■ **What is expected**:
Count the lines in the data below where the string "memory" occurs, please, and give the number alone.

***** Listed records *****

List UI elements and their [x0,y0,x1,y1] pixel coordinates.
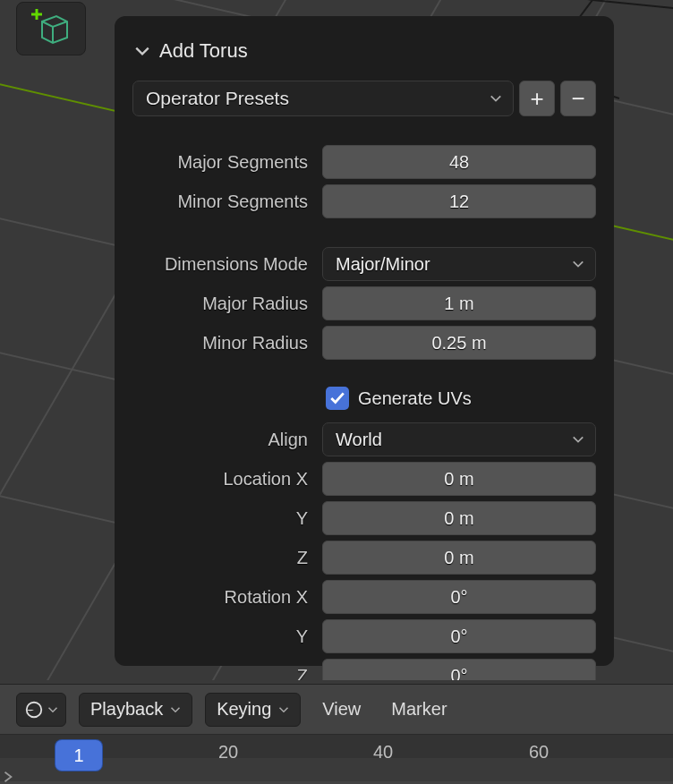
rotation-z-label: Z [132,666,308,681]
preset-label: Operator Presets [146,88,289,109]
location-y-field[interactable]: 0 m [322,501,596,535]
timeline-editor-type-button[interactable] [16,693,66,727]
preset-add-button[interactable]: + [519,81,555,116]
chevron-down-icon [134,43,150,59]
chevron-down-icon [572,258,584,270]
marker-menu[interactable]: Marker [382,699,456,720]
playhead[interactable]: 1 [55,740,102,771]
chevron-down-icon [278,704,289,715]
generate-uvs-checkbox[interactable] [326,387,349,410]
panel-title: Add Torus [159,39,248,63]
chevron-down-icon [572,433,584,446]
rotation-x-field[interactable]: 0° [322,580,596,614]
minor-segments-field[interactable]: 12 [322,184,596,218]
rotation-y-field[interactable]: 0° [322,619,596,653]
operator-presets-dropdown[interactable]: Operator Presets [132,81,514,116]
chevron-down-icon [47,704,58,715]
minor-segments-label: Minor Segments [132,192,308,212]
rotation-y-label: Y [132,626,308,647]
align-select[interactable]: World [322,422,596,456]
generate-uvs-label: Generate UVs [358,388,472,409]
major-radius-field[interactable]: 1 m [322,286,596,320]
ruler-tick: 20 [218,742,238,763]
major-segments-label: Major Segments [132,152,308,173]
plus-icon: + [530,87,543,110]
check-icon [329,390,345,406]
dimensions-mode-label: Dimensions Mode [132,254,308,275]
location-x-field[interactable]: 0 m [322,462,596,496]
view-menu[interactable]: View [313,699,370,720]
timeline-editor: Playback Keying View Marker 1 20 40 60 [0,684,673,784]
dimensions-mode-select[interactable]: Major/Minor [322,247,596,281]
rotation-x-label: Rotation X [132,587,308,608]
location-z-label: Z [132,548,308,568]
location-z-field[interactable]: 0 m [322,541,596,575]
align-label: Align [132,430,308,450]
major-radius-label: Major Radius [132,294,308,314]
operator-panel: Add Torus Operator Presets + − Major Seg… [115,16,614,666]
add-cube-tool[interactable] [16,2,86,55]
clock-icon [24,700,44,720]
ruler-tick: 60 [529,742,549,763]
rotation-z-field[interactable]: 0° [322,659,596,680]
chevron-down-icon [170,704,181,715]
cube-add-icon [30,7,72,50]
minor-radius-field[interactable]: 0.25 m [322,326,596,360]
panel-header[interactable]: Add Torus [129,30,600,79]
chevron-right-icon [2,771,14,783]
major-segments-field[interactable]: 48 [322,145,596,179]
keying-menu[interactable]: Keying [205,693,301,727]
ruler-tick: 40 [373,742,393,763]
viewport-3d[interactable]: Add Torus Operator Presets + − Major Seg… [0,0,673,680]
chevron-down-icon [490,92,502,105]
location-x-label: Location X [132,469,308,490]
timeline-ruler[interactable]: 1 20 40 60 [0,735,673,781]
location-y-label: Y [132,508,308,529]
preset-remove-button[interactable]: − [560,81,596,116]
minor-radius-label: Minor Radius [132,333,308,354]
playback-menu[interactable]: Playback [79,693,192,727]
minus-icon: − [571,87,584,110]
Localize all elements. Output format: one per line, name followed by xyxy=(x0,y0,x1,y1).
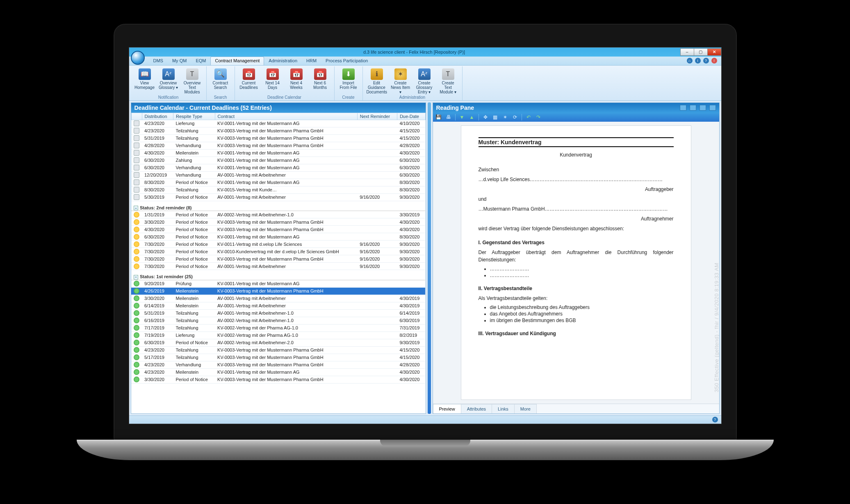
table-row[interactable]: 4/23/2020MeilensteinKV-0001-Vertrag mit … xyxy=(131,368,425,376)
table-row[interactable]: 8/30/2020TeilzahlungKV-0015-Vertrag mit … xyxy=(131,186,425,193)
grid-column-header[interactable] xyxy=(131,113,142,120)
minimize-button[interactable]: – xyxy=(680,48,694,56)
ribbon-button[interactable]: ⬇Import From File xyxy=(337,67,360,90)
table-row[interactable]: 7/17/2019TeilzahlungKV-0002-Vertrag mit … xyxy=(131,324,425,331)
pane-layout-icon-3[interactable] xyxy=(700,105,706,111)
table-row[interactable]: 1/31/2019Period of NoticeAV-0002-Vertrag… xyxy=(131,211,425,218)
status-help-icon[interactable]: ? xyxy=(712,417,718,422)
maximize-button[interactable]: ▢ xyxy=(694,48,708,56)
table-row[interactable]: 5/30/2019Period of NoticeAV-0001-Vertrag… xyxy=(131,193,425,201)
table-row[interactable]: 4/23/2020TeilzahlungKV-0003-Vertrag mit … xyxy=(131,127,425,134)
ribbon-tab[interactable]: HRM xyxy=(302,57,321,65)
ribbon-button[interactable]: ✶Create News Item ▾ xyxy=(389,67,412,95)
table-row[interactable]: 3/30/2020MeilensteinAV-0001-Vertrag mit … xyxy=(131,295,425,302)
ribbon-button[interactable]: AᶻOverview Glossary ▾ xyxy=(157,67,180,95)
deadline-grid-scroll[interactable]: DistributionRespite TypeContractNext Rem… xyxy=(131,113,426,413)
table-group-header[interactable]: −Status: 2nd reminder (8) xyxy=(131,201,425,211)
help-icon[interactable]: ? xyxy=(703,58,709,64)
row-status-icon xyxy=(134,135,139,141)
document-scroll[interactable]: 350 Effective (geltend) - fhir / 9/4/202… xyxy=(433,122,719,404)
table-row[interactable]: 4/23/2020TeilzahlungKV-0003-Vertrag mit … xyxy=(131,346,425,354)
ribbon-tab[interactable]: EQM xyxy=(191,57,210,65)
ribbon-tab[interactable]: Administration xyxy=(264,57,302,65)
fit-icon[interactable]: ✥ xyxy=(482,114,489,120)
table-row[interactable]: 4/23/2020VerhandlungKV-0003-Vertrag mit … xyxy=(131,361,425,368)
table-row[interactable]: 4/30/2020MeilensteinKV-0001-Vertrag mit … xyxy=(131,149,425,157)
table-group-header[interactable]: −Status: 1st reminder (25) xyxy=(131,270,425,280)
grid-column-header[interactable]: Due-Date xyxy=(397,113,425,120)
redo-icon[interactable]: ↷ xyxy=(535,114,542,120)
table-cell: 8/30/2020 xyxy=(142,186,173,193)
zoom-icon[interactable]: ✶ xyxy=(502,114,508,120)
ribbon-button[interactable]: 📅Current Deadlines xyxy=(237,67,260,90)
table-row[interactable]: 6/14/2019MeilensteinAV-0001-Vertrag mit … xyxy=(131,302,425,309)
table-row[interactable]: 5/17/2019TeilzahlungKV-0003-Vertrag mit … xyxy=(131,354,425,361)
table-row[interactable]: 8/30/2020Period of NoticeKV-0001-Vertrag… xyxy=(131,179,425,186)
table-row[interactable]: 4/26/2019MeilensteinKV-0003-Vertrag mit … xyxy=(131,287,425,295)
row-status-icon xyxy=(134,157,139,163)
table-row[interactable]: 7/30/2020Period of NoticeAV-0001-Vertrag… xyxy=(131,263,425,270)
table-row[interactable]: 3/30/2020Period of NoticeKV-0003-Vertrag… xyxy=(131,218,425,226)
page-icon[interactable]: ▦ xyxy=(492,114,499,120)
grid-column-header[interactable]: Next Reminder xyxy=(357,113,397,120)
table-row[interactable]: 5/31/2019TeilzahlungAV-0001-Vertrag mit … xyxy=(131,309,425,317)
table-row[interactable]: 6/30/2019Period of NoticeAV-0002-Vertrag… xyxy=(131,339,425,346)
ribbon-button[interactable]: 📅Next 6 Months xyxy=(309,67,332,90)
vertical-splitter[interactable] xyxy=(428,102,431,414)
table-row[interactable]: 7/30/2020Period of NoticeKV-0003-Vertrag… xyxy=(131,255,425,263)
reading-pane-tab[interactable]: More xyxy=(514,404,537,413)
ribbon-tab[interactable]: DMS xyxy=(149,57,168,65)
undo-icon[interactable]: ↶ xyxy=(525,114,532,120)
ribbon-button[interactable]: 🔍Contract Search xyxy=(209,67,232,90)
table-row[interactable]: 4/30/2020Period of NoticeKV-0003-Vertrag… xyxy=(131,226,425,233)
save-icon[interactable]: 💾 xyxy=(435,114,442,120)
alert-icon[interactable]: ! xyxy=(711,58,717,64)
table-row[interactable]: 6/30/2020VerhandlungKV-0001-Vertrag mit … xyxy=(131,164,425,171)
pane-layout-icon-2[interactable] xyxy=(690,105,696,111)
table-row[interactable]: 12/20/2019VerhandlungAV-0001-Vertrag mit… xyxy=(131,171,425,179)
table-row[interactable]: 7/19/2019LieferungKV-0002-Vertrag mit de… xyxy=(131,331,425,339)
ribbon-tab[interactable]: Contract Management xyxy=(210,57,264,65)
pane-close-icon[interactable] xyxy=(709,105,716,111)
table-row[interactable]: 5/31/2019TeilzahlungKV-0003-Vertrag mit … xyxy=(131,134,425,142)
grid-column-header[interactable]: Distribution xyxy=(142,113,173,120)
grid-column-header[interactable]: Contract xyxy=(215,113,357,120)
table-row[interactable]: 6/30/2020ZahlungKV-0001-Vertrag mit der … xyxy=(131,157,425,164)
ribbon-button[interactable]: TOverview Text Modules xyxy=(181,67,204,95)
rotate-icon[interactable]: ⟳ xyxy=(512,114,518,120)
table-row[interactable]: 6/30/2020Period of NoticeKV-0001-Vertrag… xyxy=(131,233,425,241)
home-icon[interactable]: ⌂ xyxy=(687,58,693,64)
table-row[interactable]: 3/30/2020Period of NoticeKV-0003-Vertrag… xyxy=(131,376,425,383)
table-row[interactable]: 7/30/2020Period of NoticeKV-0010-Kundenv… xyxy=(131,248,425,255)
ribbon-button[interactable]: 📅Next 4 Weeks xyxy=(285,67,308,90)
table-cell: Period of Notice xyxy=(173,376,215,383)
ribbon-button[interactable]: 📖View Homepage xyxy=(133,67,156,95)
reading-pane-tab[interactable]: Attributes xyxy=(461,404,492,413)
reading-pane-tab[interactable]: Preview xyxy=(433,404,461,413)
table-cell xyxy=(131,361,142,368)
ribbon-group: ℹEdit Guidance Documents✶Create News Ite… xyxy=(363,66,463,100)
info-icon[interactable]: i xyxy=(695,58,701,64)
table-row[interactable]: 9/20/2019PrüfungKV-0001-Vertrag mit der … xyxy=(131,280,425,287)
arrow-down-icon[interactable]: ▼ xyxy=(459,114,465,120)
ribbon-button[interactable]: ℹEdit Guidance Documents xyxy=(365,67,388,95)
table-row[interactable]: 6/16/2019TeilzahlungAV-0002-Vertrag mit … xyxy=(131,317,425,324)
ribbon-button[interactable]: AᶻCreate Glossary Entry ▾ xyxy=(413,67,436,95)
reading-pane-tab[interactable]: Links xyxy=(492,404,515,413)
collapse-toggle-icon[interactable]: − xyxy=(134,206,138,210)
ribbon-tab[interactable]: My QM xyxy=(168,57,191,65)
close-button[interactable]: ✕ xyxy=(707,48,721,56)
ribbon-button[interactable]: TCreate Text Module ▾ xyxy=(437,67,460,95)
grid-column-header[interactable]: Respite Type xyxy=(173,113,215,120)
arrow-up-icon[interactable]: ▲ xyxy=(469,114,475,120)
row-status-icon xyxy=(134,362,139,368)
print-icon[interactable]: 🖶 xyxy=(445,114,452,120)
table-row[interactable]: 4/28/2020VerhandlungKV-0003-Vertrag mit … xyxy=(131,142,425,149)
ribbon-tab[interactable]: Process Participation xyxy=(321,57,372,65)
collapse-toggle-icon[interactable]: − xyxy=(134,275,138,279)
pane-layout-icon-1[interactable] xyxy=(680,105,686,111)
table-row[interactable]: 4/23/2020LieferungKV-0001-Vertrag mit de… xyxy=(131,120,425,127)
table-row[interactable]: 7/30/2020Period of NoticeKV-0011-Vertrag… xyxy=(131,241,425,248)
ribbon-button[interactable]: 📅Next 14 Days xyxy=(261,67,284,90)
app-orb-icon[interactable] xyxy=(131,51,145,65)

*****
***** Listed records *****

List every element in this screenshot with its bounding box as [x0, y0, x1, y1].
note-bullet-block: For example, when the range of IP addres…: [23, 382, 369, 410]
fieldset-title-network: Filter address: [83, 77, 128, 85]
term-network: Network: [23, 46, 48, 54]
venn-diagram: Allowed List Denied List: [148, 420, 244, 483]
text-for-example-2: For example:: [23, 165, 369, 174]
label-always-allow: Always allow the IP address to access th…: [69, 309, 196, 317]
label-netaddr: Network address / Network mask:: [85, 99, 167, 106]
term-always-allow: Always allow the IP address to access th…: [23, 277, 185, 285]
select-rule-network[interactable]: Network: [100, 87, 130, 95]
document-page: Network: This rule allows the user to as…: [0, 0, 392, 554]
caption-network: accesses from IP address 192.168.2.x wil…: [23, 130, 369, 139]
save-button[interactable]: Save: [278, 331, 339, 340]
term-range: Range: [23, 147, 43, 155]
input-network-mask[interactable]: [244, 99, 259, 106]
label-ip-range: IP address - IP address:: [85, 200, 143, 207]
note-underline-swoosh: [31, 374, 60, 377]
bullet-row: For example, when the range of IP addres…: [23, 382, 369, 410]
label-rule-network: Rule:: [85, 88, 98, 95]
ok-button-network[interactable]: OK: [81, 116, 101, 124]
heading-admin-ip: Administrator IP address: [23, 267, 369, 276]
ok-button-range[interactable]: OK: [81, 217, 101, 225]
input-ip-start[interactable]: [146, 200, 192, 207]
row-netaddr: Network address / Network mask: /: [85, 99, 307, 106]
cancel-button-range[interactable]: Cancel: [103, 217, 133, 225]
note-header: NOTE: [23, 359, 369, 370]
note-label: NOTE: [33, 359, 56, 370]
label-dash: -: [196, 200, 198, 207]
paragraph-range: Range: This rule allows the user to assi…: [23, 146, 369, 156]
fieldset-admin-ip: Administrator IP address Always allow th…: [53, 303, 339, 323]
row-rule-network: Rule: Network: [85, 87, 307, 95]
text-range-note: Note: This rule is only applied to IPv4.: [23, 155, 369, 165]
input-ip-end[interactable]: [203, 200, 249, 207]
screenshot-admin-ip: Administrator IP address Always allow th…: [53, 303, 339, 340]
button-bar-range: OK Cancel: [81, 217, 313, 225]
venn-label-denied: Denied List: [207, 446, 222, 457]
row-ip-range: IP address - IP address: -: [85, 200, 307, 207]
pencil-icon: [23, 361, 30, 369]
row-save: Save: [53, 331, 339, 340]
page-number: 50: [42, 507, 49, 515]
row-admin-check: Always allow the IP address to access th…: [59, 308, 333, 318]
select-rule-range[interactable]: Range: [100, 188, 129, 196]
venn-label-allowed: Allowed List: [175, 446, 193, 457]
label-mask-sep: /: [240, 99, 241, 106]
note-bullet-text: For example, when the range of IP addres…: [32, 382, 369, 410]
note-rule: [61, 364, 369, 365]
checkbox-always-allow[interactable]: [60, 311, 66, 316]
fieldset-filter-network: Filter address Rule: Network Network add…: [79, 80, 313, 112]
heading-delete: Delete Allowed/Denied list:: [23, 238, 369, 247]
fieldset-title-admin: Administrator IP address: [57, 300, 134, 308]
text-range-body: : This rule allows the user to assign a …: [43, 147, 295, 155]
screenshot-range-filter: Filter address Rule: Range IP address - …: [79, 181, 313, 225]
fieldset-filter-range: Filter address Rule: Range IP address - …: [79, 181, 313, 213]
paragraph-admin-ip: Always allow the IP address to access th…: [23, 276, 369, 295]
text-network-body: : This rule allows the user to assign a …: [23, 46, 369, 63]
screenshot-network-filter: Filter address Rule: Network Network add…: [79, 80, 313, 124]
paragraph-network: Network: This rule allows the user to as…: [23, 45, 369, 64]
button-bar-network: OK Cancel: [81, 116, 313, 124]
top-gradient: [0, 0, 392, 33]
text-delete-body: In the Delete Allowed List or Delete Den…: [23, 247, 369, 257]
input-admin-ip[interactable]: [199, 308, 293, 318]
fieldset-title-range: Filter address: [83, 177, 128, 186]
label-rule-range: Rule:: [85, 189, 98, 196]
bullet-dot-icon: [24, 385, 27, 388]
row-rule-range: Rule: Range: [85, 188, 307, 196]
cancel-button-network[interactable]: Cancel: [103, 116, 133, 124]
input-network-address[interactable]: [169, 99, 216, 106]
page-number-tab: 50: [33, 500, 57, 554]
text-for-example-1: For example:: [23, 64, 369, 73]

*****
***** Listed records *****

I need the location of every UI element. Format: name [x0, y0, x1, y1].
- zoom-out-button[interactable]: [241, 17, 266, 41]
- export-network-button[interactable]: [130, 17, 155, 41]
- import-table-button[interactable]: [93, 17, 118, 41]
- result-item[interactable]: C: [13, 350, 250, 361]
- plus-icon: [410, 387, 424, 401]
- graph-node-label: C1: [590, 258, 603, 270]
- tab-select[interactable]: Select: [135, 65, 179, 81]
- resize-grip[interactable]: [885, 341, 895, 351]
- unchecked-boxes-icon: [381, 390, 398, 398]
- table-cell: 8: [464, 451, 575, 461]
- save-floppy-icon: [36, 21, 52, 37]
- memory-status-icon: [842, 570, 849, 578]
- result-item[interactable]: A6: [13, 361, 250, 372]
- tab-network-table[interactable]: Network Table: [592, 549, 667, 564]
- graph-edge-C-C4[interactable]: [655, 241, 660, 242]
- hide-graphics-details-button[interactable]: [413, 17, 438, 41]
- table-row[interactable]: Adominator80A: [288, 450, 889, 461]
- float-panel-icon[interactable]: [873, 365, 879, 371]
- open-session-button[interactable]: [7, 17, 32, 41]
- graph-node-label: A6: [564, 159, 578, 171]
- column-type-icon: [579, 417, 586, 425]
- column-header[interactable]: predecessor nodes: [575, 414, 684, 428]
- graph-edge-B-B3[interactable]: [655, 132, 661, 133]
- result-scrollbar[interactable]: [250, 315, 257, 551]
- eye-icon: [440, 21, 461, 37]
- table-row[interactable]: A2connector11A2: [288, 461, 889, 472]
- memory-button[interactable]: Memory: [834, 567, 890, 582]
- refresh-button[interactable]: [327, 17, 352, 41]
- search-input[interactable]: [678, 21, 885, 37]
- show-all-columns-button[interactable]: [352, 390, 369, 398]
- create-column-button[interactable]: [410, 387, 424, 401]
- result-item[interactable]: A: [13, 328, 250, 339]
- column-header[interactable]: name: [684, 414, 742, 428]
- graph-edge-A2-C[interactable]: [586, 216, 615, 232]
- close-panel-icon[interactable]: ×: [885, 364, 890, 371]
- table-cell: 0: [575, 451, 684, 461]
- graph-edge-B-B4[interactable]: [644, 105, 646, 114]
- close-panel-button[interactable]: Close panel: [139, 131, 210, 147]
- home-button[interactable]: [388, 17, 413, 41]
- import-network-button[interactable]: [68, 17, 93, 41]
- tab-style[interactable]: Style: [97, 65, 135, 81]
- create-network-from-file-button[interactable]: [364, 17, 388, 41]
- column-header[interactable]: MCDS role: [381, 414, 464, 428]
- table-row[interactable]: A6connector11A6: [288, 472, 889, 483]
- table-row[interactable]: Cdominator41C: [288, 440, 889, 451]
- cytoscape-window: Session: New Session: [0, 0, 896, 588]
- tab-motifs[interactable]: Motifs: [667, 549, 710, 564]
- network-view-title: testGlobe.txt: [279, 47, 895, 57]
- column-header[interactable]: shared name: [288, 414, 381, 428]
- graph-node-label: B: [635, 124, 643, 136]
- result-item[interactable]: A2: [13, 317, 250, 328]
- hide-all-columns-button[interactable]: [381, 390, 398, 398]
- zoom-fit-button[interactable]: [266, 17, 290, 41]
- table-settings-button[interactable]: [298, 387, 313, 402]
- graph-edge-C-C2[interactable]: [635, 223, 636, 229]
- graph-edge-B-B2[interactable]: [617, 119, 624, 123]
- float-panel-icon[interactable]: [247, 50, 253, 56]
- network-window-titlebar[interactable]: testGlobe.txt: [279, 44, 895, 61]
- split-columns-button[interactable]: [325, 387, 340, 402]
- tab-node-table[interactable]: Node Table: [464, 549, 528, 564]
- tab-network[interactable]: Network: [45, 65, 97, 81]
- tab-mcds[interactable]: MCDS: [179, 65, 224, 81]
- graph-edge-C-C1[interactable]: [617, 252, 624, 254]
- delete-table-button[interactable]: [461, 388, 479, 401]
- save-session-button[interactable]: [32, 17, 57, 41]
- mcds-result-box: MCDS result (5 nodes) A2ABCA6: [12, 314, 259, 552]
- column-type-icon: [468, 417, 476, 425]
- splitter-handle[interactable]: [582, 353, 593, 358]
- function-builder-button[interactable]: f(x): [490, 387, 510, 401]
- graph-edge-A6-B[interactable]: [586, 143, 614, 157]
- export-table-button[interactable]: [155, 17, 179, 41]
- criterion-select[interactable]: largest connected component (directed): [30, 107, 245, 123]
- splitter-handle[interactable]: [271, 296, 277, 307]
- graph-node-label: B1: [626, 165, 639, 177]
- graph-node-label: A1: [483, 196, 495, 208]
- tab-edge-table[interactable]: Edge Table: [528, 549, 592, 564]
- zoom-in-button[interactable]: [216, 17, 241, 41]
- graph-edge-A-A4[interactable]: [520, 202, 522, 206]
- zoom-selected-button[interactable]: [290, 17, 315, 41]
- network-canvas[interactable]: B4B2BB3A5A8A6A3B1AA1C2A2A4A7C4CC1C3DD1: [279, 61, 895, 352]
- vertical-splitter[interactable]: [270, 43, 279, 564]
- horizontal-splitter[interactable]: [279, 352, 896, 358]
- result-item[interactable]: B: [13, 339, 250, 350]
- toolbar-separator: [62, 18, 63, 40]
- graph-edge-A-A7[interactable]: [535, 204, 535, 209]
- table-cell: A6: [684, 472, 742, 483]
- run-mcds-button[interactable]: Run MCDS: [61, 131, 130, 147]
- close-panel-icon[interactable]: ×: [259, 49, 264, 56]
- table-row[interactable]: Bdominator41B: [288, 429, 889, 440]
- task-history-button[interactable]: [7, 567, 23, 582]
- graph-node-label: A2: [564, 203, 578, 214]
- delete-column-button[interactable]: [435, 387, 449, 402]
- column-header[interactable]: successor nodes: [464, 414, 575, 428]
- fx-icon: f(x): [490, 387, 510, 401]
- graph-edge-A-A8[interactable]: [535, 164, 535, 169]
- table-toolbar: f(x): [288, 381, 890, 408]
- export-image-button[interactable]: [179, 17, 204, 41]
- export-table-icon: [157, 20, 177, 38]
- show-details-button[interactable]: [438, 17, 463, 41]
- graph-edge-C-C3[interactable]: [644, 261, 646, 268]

*****

■ **Solution to the exercise**:
2